The slump in prices was set off by the introduction of vacancy fees and a foreigner-buyers’ tax in 2016. Nevertheless, the market began to plateau. UBS believes the situation will persist for now as prices are still 75% higher than they were a decade ago. However, downside risks are lessened by attractive financing conditions; the Bank of Canada has lowered the qualifying mortgage rate for the first time in three years.

Toronto Rises to Second Place

With a bubble index score of 1.86, Toronto climbed a spot from its third-place ranking last year; it’s now the second-most overvalued market in the world, right after Munich. Real estate prices in the city almost tripled between 2000 and 2017.

Here, limited construction and affordability problems have pushed many buyers to the sidelines. As in Vancouver, officials have introduced a series of measures such as a foreign-buyers’ tax, rent controls and tighter mortgage standards to address worsening affordability.

However, prices rose by 5.2% in September compared to the same period last year. One of the reasons behind the higher prices is a decline in supply; active listings fell by 14% to 17,254 in September.

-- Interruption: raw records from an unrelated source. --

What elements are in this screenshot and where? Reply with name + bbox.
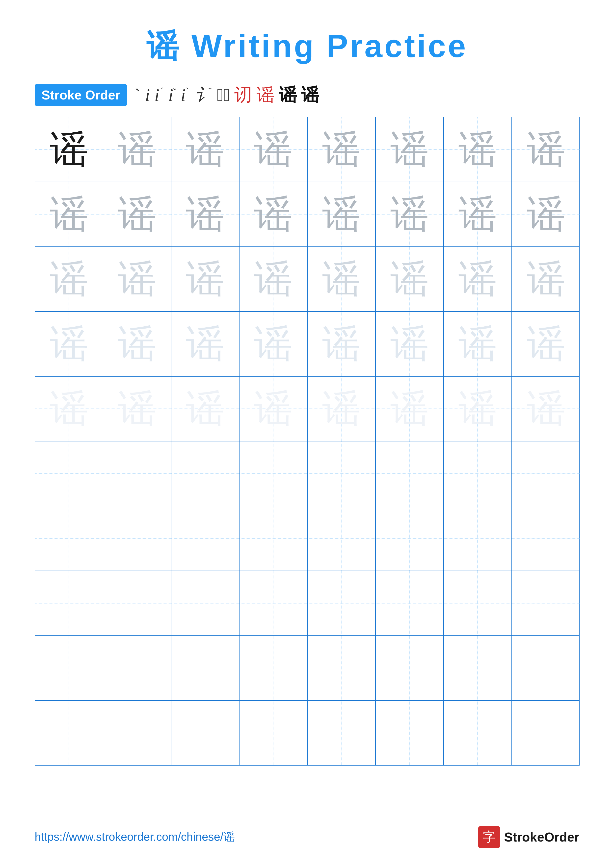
cell-6-3[interactable]: [171, 442, 239, 506]
cell-8-5[interactable]: [308, 571, 376, 636]
cell-8-7[interactable]: [444, 571, 512, 636]
cell-1-1: 谣: [35, 117, 103, 181]
grid-row-4: 谣 谣 谣 谣 谣 谣 谣 谣: [35, 312, 579, 377]
cell-6-7[interactable]: [444, 442, 512, 506]
char-1-8: 谣: [527, 130, 565, 169]
grid-row-9: [35, 636, 579, 701]
char-3-2: 谣: [118, 260, 156, 298]
step-1: `: [135, 85, 140, 105]
cell-9-8[interactable]: [512, 636, 580, 700]
step-6: 讠̈: [194, 83, 212, 107]
char-1-3: 谣: [186, 130, 224, 169]
cell-10-2[interactable]: [103, 701, 171, 765]
cell-10-8[interactable]: [512, 701, 580, 765]
cell-8-1[interactable]: [35, 571, 103, 636]
char-4-1: 谣: [50, 325, 88, 363]
char-3-5: 谣: [322, 260, 361, 298]
step-9: 谣: [256, 83, 274, 107]
char-5-2: 谣: [118, 390, 156, 428]
cell-1-3: 谣: [171, 117, 239, 181]
cell-4-5: 谣: [308, 312, 376, 376]
char-3-1: 谣: [50, 260, 88, 298]
char-2-3: 谣: [186, 195, 224, 234]
cell-10-5[interactable]: [308, 701, 376, 765]
cell-6-4[interactable]: [239, 442, 308, 506]
char-5-5: 谣: [322, 390, 361, 428]
title-text: Writing Practice: [191, 28, 468, 64]
cell-8-8[interactable]: [512, 571, 580, 636]
cell-8-2[interactable]: [103, 571, 171, 636]
step-4: iˇ: [168, 85, 176, 105]
char-1-4: 谣: [254, 130, 292, 169]
cell-9-4[interactable]: [239, 636, 308, 700]
cell-6-2[interactable]: [103, 442, 171, 506]
cell-7-1[interactable]: [35, 506, 103, 570]
step-5: iˋ: [180, 85, 190, 105]
cell-10-6[interactable]: [376, 701, 444, 765]
cell-9-6[interactable]: [376, 636, 444, 700]
cell-3-3: 谣: [171, 247, 239, 311]
grid-row-2: 谣 谣 谣 谣 谣 谣 谣 谣: [35, 182, 579, 247]
cell-7-4[interactable]: [239, 506, 308, 570]
cell-9-2[interactable]: [103, 636, 171, 700]
char-5-1: 谣: [50, 390, 88, 428]
cell-4-2: 谣: [103, 312, 171, 376]
cell-6-8[interactable]: [512, 442, 580, 506]
step-10: 谣: [279, 83, 297, 107]
cell-10-3[interactable]: [171, 701, 239, 765]
cell-9-7[interactable]: [444, 636, 512, 700]
cell-6-5[interactable]: [308, 442, 376, 506]
cell-7-3[interactable]: [171, 506, 239, 570]
cell-7-2[interactable]: [103, 506, 171, 570]
practice-grid: 谣 谣 谣 谣 谣 谣 谣 谣 谣 谣 谣 谣 谣 谣 谣 谣 谣 谣 谣 谣 …: [35, 117, 580, 766]
footer: https://www.strokeorder.com/chinese/谣 字 …: [0, 826, 614, 848]
stroke-order-badge: Stroke Order: [35, 84, 127, 106]
cell-8-3[interactable]: [171, 571, 239, 636]
cell-5-3: 谣: [171, 377, 239, 441]
char-1-7: 谣: [459, 130, 497, 169]
cell-4-7: 谣: [444, 312, 512, 376]
cell-6-1[interactable]: [35, 442, 103, 506]
cell-6-6[interactable]: [376, 442, 444, 506]
char-5-7: 谣: [459, 390, 497, 428]
page: 谣 Writing Practice Stroke Order ` i iˊ i…: [0, 0, 614, 868]
step-2: i: [145, 85, 150, 105]
cell-7-7[interactable]: [444, 506, 512, 570]
char-2-1: 谣: [50, 195, 88, 234]
cell-9-5[interactable]: [308, 636, 376, 700]
cell-8-6[interactable]: [376, 571, 444, 636]
cell-10-4[interactable]: [239, 701, 308, 765]
cell-5-8: 谣: [512, 377, 580, 441]
char-2-6: 谣: [390, 195, 429, 234]
cell-4-4: 谣: [239, 312, 308, 376]
grid-row-3: 谣 谣 谣 谣 谣 谣 谣 谣: [35, 247, 579, 312]
cell-7-6[interactable]: [376, 506, 444, 570]
cell-1-6: 谣: [376, 117, 444, 181]
cell-7-8[interactable]: [512, 506, 580, 570]
cell-3-7: 谣: [444, 247, 512, 311]
char-4-4: 谣: [254, 325, 292, 363]
cell-4-3: 谣: [171, 312, 239, 376]
char-3-6: 谣: [390, 260, 429, 298]
page-title: 谣 Writing Practice: [146, 25, 468, 68]
cell-3-4: 谣: [239, 247, 308, 311]
cell-1-2: 谣: [103, 117, 171, 181]
char-5-8: 谣: [527, 390, 565, 428]
char-2-8: 谣: [527, 195, 565, 234]
cell-1-8: 谣: [512, 117, 580, 181]
grid-row-6: [35, 442, 579, 506]
footer-url[interactable]: https://www.strokeorder.com/chinese/谣: [35, 829, 235, 845]
cell-3-5: 谣: [308, 247, 376, 311]
cell-1-7: 谣: [444, 117, 512, 181]
cell-10-7[interactable]: [444, 701, 512, 765]
cell-9-1[interactable]: [35, 636, 103, 700]
cell-7-5[interactable]: [308, 506, 376, 570]
stroke-order-row: Stroke Order ` i iˊ iˇ iˋ 讠̈ 讠̈ 讱 谣 谣 谣: [35, 83, 580, 107]
cell-2-2: 谣: [103, 182, 171, 246]
cell-8-4[interactable]: [239, 571, 308, 636]
cell-9-3[interactable]: [171, 636, 239, 700]
cell-10-1[interactable]: [35, 701, 103, 765]
grid-row-7: [35, 506, 579, 571]
char-4-6: 谣: [390, 325, 429, 363]
grid-row-8: [35, 571, 579, 636]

Five Other North American Cities Make the List

Besides Vancouver and Toronto, five other cities in North America are also at risk for a potential housing crash:

  • San Francisco (bubble index score: 1.15)
  • Los Angeles (0.99)
  • New York City (0.5)
  • Boston (0.36)
  • Chicago (-0.77)

San Francisco is the third city in North America at risk for a real estate bubble. The prices here were driven higher as the city became home to Silicon Valley and big tech. Conversely, Chicago is the only undervalued market that made the list. The city could experience a market slump due to stagnant employment growth and declining population.

Vancouver and these six other cities in North America might be headed for real estate crashes if their situations don’t improve. However, there are various measures that can be taken to prevent a housing bubble. It remains to be seen how these markets will evolve in time.

One Comment

  • Anthony Maw says:

    The question is the sustainability of the capital money source funding the housing bubble. Vancouver and Toronto’s housing bubble, but not so other Canadian cities, was largely driven by China money as wealthy Chinese looked to park money offshore since in China ownership of private property real estate is not allowed under their Communist system. As the Chinese economy grew in the last two decades since China was admitted to the World Trade Organization rich Chinese started buying up homes in Australia, New Zealand and United States in addition to Canada, targeting specific cities and pumping up real estate valuations. Early on, Australia passed legislation restricting foreign real estate buyers and Canada has been late to realize the adverse effects of allowing offshore earned capital to compete for homes against wage-earning local citizens. That’s the real problem in Canada.